For the Taliban, Mullah Omar is the "Emir" and therefore the leader of all believers in the world. They are anything but modest. And if the leader of all the world's believers delivers a religious edict, then all Muslims are obliged to obey. Of course, the people of Afghanistan didn't do so - the statues were part of their culture. Taliban fighters did it. They destroyed more than a thousand years of cultural heritage.
How much of an effect does this ideology have on the Afghani population?
Deutsche Welle's Ratbil Shamel
Even today Mullah Omar's followers believe his word is final and above everything else. If he orders suicide bombings or the destruction of schools, then the population will suffer from that. It's a very large problem.
How much religious tolerance exists in Afghan society today as a whole?
First of all, people are generally not on the side of the Taliban. So far there have been no demonstrations in favor of the Taliban or al Qaeda, as there have been in Pakistan.
The fact that Hindus are actually the original inhabitants of the region who never gave up their religion - that is not accepted with tolerance amongst the population. Hindu children struggle in schools, their families have difficulties with the authorities and the government either won't or can't protect them. Tolerance towards Hindus has dwindled with 30 years of war, and many of them are leaving the country, as the Jews did.
People are leaving Afghanistan. So how close is the link between the country and its immigrant diaspora?
All of the refugees who have fled Afghanistan maintain a very close link with the country, because they are often the ones who are supplying their families with money. Without them, many families would be completely without means. There are hardly any Afghans in exile who have no link to Afghanistan. At the very least they are usually supporting family members or former neighbors.
What kind a societal impact does this have on Afghanistan?
It has enabled thousands of families to send their children to school. Also, relatives in exile send home books and try to chat with their family over the Internet. This in itself has a positive impact, because it means less people are willing to believe radical propaganda telling them that people in the West are immoral enemies of Islam wanting to destroy Afghanistan's pride.
How have the Afghan people's conceptions of what Islam is - and how it should be practiced - changed as a result?
The biggest change is that people recognize that the Taliban and al Qaeda have nothing to do with the reality of Islam. Islam is a peaceful religion, and we lived for hundreds of years in harmony with our neighbors - whether they were Hindus or others.

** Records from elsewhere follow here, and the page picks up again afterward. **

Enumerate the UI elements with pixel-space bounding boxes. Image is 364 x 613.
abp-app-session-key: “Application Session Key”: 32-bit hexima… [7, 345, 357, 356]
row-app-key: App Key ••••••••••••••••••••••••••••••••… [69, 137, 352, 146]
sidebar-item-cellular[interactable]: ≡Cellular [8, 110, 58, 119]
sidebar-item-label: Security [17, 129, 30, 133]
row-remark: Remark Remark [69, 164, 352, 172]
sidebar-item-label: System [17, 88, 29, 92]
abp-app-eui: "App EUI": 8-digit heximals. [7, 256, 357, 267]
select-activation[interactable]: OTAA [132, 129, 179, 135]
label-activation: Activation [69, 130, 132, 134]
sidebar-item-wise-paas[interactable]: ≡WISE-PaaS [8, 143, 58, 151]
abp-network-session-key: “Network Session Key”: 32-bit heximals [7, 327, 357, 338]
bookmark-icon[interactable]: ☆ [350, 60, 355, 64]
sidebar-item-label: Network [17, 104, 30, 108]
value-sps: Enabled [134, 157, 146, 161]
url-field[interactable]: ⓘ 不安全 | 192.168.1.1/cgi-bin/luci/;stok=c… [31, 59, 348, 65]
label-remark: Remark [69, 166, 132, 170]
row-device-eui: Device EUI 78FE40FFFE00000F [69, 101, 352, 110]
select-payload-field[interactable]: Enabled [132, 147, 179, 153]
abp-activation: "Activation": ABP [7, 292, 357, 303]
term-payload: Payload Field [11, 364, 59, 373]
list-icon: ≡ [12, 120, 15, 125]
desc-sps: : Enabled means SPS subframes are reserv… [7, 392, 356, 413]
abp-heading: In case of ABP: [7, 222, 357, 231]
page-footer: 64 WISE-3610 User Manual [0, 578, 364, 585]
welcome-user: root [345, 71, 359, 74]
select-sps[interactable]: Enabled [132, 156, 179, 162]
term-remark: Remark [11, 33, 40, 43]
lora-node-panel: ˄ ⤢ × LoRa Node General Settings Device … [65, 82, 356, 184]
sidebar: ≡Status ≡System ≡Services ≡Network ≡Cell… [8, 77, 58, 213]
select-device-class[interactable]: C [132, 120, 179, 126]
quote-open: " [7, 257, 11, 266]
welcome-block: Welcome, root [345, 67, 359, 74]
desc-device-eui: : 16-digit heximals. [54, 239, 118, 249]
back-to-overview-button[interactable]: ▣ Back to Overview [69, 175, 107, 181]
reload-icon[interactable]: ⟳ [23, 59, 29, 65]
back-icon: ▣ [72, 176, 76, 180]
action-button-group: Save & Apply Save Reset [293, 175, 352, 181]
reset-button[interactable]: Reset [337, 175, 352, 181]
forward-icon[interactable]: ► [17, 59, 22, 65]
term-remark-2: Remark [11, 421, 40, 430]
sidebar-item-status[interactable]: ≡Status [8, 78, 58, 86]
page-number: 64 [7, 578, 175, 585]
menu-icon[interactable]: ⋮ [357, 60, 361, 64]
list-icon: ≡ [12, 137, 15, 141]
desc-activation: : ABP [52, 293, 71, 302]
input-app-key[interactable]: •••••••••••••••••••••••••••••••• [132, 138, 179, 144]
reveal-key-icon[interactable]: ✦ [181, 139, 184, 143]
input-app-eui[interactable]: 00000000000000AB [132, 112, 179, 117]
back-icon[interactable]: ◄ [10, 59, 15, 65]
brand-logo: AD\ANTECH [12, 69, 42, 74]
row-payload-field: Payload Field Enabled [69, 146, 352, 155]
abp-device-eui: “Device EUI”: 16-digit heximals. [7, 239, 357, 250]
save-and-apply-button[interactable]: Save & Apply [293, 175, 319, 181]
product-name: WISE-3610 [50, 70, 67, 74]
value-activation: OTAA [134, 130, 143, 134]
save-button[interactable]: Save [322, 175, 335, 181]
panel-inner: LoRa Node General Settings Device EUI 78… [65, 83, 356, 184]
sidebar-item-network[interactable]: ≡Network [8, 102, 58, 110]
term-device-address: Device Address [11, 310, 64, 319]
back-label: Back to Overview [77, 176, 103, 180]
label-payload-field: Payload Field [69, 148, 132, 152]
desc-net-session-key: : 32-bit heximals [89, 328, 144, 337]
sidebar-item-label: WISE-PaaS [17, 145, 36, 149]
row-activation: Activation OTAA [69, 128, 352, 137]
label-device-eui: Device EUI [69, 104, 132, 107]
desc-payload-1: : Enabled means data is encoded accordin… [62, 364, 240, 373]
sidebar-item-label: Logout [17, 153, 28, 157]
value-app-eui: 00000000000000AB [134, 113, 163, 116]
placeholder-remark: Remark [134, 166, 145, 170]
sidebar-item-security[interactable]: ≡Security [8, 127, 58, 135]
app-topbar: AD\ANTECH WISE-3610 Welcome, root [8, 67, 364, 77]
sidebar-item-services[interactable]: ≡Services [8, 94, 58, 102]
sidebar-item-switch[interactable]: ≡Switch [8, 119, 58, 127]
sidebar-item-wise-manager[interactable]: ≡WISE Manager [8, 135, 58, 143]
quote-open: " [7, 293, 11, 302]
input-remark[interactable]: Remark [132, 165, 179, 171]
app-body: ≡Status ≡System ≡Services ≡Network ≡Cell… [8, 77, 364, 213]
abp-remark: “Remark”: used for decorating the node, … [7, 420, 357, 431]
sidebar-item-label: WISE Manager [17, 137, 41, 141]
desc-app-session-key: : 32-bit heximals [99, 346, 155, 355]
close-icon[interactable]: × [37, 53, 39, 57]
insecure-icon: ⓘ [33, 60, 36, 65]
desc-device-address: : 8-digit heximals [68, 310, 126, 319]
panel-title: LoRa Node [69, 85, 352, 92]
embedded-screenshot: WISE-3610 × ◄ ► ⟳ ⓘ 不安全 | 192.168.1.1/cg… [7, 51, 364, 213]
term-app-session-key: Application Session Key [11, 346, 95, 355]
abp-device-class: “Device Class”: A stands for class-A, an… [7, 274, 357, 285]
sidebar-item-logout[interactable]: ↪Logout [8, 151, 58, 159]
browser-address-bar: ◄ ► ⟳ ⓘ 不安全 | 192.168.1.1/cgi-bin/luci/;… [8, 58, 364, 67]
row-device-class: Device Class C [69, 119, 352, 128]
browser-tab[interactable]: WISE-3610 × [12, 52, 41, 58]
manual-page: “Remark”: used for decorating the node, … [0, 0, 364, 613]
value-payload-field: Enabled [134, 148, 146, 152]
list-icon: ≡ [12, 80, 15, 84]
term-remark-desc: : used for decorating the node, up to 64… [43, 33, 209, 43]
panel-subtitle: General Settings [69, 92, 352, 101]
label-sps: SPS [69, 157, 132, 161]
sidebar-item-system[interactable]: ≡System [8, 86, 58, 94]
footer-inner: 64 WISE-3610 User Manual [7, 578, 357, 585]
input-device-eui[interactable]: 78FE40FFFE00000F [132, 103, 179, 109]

The average Afghan has a background of Sufism, which preaches to "live and let live." The radicalization and politicization of Islam began after the Soviet invasion of Afghanistan in 1979, when it was presented as an alternative to the "godless communists."
People now are less under the influence of Taliban propaganda - and they have less faith in the Taliban - because they've seen what that vision of Afghanistan's future looks like. That could change if the development of the country doesn't succeed at all. But they want peace, because it's something most of them have never experienced. The absolute majority of Afghans don't know what it means to live in peace; they only know that it's something they feel a deep yearning for.